Männer-Netzwerk attackiert «aus Spass» Frauen
Die geschlossene Facebook-Gruppe «Ligue du LOL», der hauptsächlich Männer angehören, soll seit 2009 Attacken vor allem auf Frauen geplant und durchgeführt haben. LOL ist ein Begriff aus dem Netz, der soviel heisst wie «laut lachen» (laughing out loud). Die schätzungsweise 30 Mitglieder der Gruppe waren keine abgehängten Nerds, sondern überwiegend junge Intellektuelle aus Frankreichs Medien- und Werbebranche. Hauptziele der Gruppe waren feministische Journalistinnen und Aktivistinnen aus dem Raum Paris. Die Männer attackierten und bedrohten sie unter anderem über anonyme Twitter-Accounts und mit Telefonterror. Aufgedeckt hat das Netzwerk die Tageszeitung «Libération». Zahlreiche Opfer machten in der Folge ihre Erfahrungen öffentlich.
Täter riet Opfer von Anzeige ab
Vincent Glad, freier Mitarbeiter der «Libération», hatte die Gruppe vor zehn Jahren gegründet. Eine der attackierten Frauen ist Daphné Burki, die heute beim TV-Sender France 2 arbeitet. Sie sagte dem Nachrichtenmagazin «L’Obs», sie sei 2012 massiv online angegriffen worden und habe auch Morddrohungen erhalten. Burki vertraute sich ihrem damaligen Kollegen Vincent Glad an. Dieser sagte ihr, Anzeige zu erstatten bringe nichts. Trolle seien die Regel. Burki: «Heute weiss ich, weshalb er mir das gesagt hat. Ich hätte Anzeige erstatten sollen.» Die Wissenschaftsjournalistin Florence Porcel erhielt demütigende pornografische Fotomontagen. Doch damit nicht genug: Ein Mitglied des Netzwerkes rief sie an und liess Porcel glauben, sie spreche mit dem Chef eines renommierten Magazins. Der Anrufer David Doucet veröffentlichte das Telefonat, um Parcel blosszustellen. Doucet ist mittlerweile Online-Chefredaktor einer Kulturzeitschrift. Er habe sich jetzt bei ihr entschuldigt, sagt Porcel. Doch sie sei nicht bereit zu entschuldigen und erwäge, Anzeige zu erstatten. Cybermobbing ist in Frankreich zwar eine Straftat. Doch die Attacken der «Ligue du LOL» sind vermutlich zum grossen Teil bereits verjährt.

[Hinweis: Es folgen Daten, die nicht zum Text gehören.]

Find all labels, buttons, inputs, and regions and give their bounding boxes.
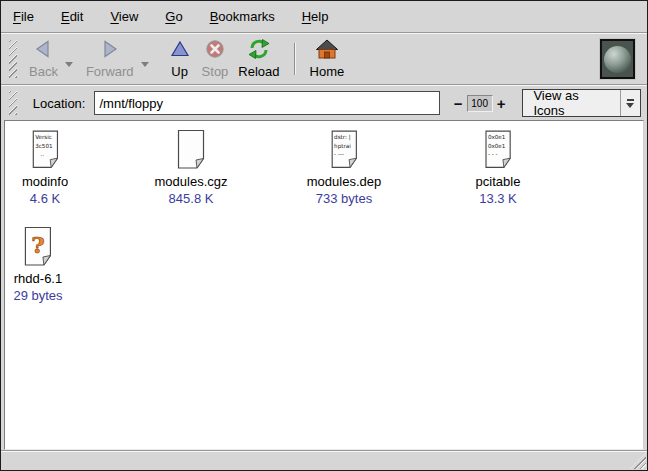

Halbbatzige Entschuldigung
Vincent Glad entschuldigte sich auf Twitter, relativierte allerdings die Taten. Man habe nur über andere lästern und «Spass» haben wollen. Doch wegen der hohen Followerzahlen der «Ligue du LOL» wurden die Konten der Zielpersonen rasch mit Hassbotschaften geflutet. «Ich fühlte mich, als würde ich vor Scharfschützen davonlaufen», twitterte eine Feministin. Glad: «Wir haben nicht bedacht, dass das für die Zielpersonen die Hölle werden kann». Er realisiere erst jetzt, dass die Gruppe die ersten feministischen Stimmen in den sozialen Medien zum Schweigen gebracht habe. Heute schäme er sich für seine damaligen Tweets. Glad ist mittlerweile seinen Job bei der «Libération» los. Die Zeitung hat auch Online-Chef Alexandre Hervaud beurlaubt, der ebenfalls bei der «Ligue du LOL» mitgemacht hatte. Weitere Journalisten sind von ihren Arbeitgebern freigestellt worden, darunter David Doucet.
Kein Einzelfall
Das Netzwerk «Ligue du LOL» ist kein Einzelfall. «Le Monde» machte jetzt die Entlassung von drei Journalisten im letzten Jahr öffentlich. Diese hatten in einer privaten Gruppe, der rund 20 männliche Journalisten angehörten, im Messenger-Dienst Slack gesetzeswidrige frauenfeindliche, homophobe und rassistische Äusserungen gemacht. Und das Magazin «Vice France» gab bekannt, dass zehn Kadermänner in einer geschlossenen Nachrichtengruppe Witze und sexistische Bemerkungen über ihre Kolleginnen ausgetauscht haben.
Widerrede gegen Hasskommentare
In sozialen Medien grassieren Hassbotschaften gegen Frauen. Ziel der meisten Pöbler ist es, Frauen zum Schweigen zu bringen. In der Schweiz nimmt jetzt Alliance F, ein Dachverband von Frauenorganisationen, den Kampf dagegen auf. Ein Algorithmus soll in sozialen Medien und Online-Portalen von Medien Beschimpfungen aufspüren. Mehrere Hundert Freiwillige sollen dann darauf reagieren. Das Projekt wird von der öffentlichen Hand und von Privaten mit über einer Million Franken unterstützt. Projektleiterin Sophie Achermann: «Wir sind überzeugt, dass es eine Reaktion braucht, nur schon um anderen Lesern zu zeigen, dass solches Verhalten nicht salonfähig ist.»
In Deutschland entschärft die Gruppe #ichbinhier mit sachlichen Kommentaren Hassbeiträge auf Facebook.
In Österreich prangerten vor zwei Jahren renommierte Journalistinnen den Frauenhass im Netz an und forderten die Politik zum Handeln auf.